4 gennaio: in attesa di due verdetti Caro Diario,
finalmente, questa mattina, al mio risveglio, ho trovato la mail che aspettavo da giorni: "Learn Finnish on LingQ"!
Per me questa è una buona opportunità per rimettermi a studiare il finlandese, sperando di riuscire a impararlo meglio di quando ho fatto il corso ASSIMIL. Ho già iniziato a studiare le lezioni per principianti che ha condiviso Peter (peter) e prossimamente prevedo di scannerizzare il libro dell'ASSIMIL per importare le lezioni. Cosa che ho ripreso a fare con il corso di polacco. Ho scansionato e importato una decina di lezioni. Anche queste, finora, sono piuttosto facili. Non vedo l'ora di arrivare a metà del corso, quando le lezioni cominciano a farsi interessanti. Ieri ho ricevuto i punti per le lezioni di dicembre: "solo" 2400 e rotti!

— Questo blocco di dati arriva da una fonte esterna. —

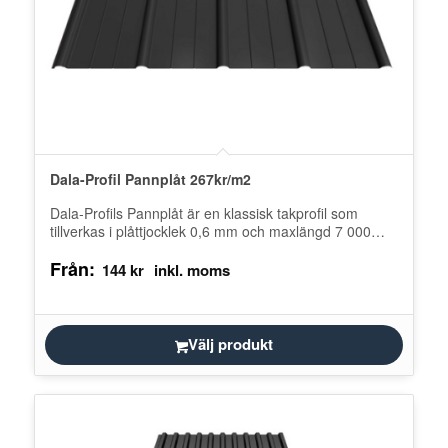
Dala-Profil Pannplåt 267kr/m2
Dala-Profils Pannplåt är en klassisk takprofil som
tillverkas i plåttjocklek 0,6 mm och maxlängd 7 000
mm. Denna Pannplåt tillverkas…
Från:
144
kr
Välj produkt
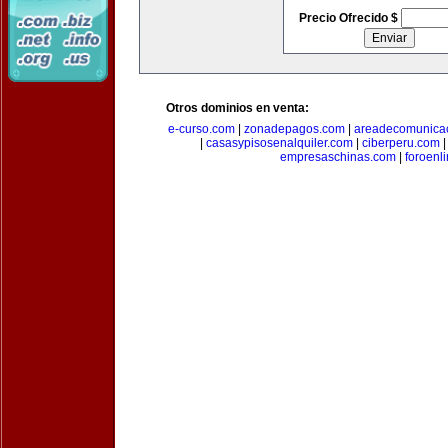
Precio Ofrecido $
Otros dominios en venta:
e-curso.com
|
zonadepagos.com
|
areadecomunica
|
casasypisosenalquiler.com
|
ciberperu.com
empresaschinas.com
|
foroenl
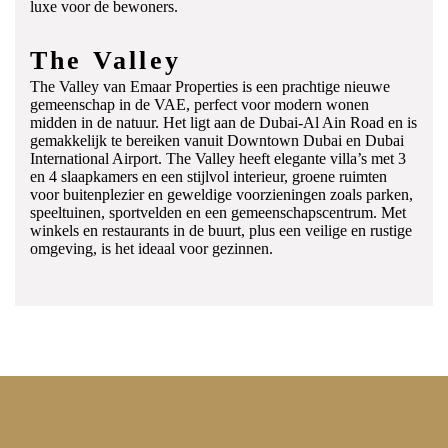
luxe voor de bewoners.
The Valley
The Valley van Emaar Properties is een prachtige nieuwe
gemeenschap in de VAE, perfect voor modern wonen
midden in de natuur. Het ligt aan de Dubai-Al Ain Road en is
gemakkelijk te bereiken vanuit Downtown Dubai en Dubai
International Airport. The Valley heeft elegante villa’s met 3
en 4 slaapkamers en een stijlvol interieur, groene ruimten
voor buitenplezier en geweldige voorzieningen zoals parken,
speeltuinen, sportvelden en een gemeenschapscentrum. Met
winkels en restaurants in de buurt, plus een veilige en rustige
omgeving, is het ideaal voor gezinnen.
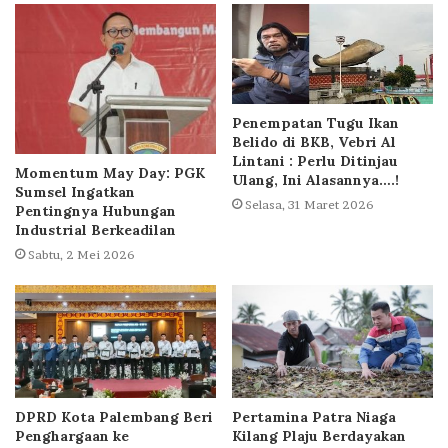
Penempatan Tugu Ikan
Belido di BKB, Vebri Al
Lintani : Perlu Ditinjau
Momentum May Day: PGK
Ulang, Ini Alasannya….!
Sumsel Ingatkan
Selasa, 31 Maret 2026
Pentingnya Hubungan
Industrial Berkeadilan
Sabtu, 2 Mei 2026
DPRD Kota Palembang Beri
Pertamina Patra Niaga
Penghargaan ke
Kilang Plaju Berdayakan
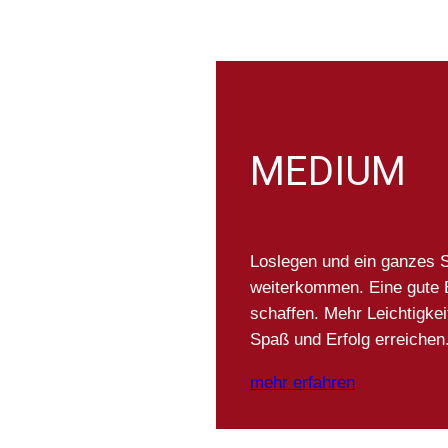
MEDIUM
Loslegen und ein ganzes 
weiterkommen. Eine gute 
schaffen. Mehr Leichtigkei
Spaß und Erfolg erreichen
mehr erfahren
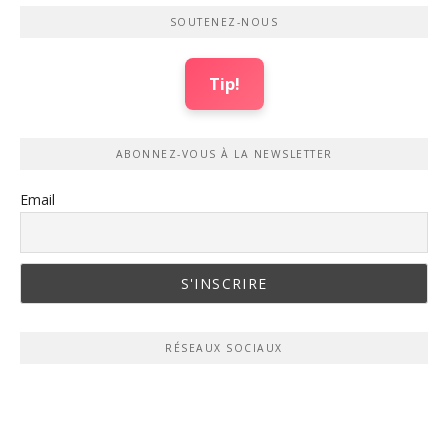
SOUTENEZ-NOUS
Tip!
ABONNEZ-VOUS À LA NEWSLETTER
Email
RÉSEAUX SOCIAUX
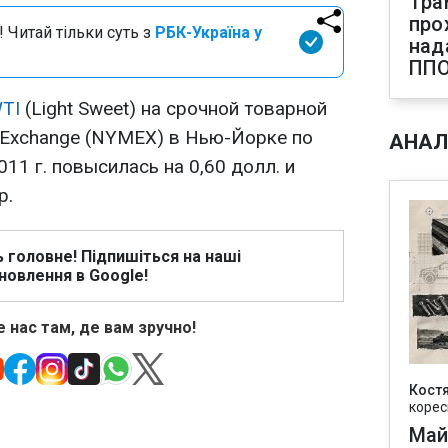
Тра
про
 Читай тільки суть з
РБК-Україна у
над
ПП
TI
(Light Sweet) на срочной товарной
e Exchange (NYMEX) в Нью-Йорке по
АНАЛ
11 г. повысилась на 0,60 долл. и
р.
ь головне! Підпишіться на наші
новлення в Google!
 нас там, де вам зручно!
Кост
корес
Май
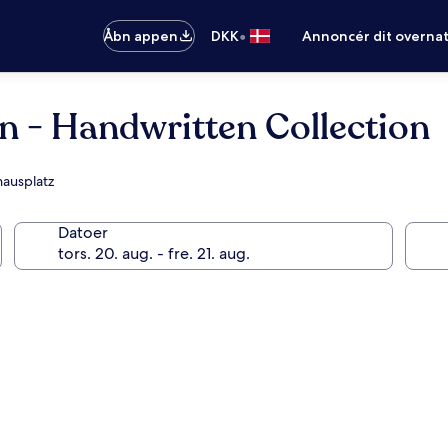
•
Åbn appen
DKK
Annoncér dit overna
n - Handwritten Collection
hausplatz
Datoer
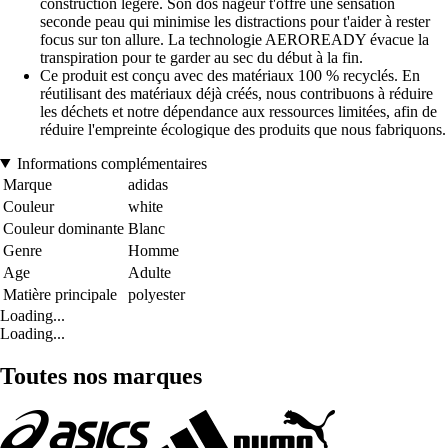
construction légère. Son dos nageur t'offre une sensation
seconde peau qui minimise les distractions pour t'aider à rester
focus sur ton allure. La technologie AEROREADY évacue la
transpiration pour te garder au sec du début à la fin.
Ce produit est conçu avec des matériaux 100 % recyclés. En
réutilisant des matériaux déjà créés, nous contribuons à réduire
les déchets et notre dépendance aux ressources limitées, afin de
réduire l'empreinte écologique des produits que nous fabriquons.
Informations complémentaires
Marque
adidas
Couleur
white
Couleur dominante
Blanc
Genre
Homme
Age
Adulte
Matière principale
polyester
Loading...
Loading...
Toutes nos marques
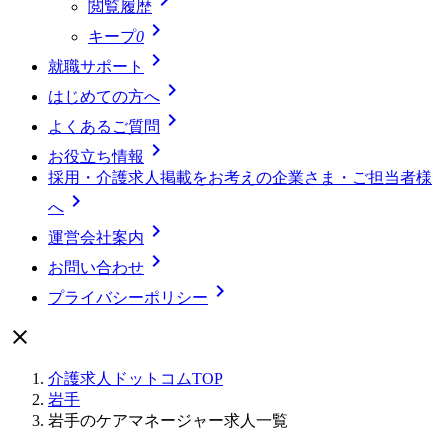
閲覧履歴

キープ
0

就職サポート

はじめての方へ

よくあるご質問

お役立ち情報
採用・介護求人掲載をお考えの企業さま・ご担当者様

へ

運営会社案内

お問い合わせ

プライバシーポリシー

介護求人ドットコムTOP
岩手
岩手のケアマネージャー求人一覧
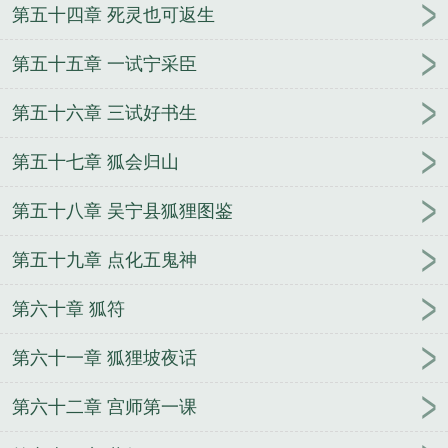
第五十四章 死灵也可返生
第五十五章 一试宁采臣
第五十六章 三试好书生
第五十七章 狐会归山
第五十八章 吴宁县狐狸图鉴
第五十九章 点化五鬼神
第六十章 狐符
第六十一章 狐狸坡夜话
第六十二章 宫师第一课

Chiamatemi pure venale, ma a me i punti servono per dare un senso alla mia vita di traduttore disoccupato dopo due anni dalla laurea specialistica con lode. Ogni volta che arrivo a 10.000 punti, me li faccio cambiare in 100 dollari. È una cifra molto bassa, ma è comunque meglio di niente. Stamattina ho avuto la mia prima conversazione in italiano con Juscelino (moretij).
Lui era molto teso e mi ha confessato di fare molta più fatica a parlare che non a leggere o a scrivere. È normalissimo, succede a tutti. Per esempio, io riesco a identificare il significato di molte parole polacche quando leggo, ma poi non mi vengono mai in mente se devo parlare. Aveva anche paura di mescolare l'italiano con il portoghese o lo spagnolo, ma se l'è cavata molto bene e sono convinto che presto saprà parlare meglio di certi individui di mia conoscenza... Oggi è la vigilia di due eventi di una certa importanza, uno per la mia famiglia e l'altro per la mia regione: domani mia mamma andrà alla visita oncologica, dove le diranno di che morte deve morire (non preoccupatevi, è un modo di dire!
Penso che il Signore la voglia lasciare in questo mondo ancora per un po'...); e domani sera ci sarà la finale della quinta edizione italiana di X-Factor. Una delle finaliste è una sedicenne di Bassano del Grappa: si chiama Francesca, è mingherlina, timida e molto modesta, ma quando inizia a cantare, le esce un vocione rock che "spacca". Vi consiglio di ascoltare le sue canzoni su YouTube, soprattutto "Distratto", un inedito scritto per lei dalla famosa cantante Elisa (anche lei originaria del Nord-Est). Sarei molto contento se vincesse Francesca, sia perché è bravissima e simpatica, sia perché i cantanti veneti vengono spesso snobbati a livello nazionale. Vi terrò aggiornati nelle prossime lezioni. Intanto, buona serata!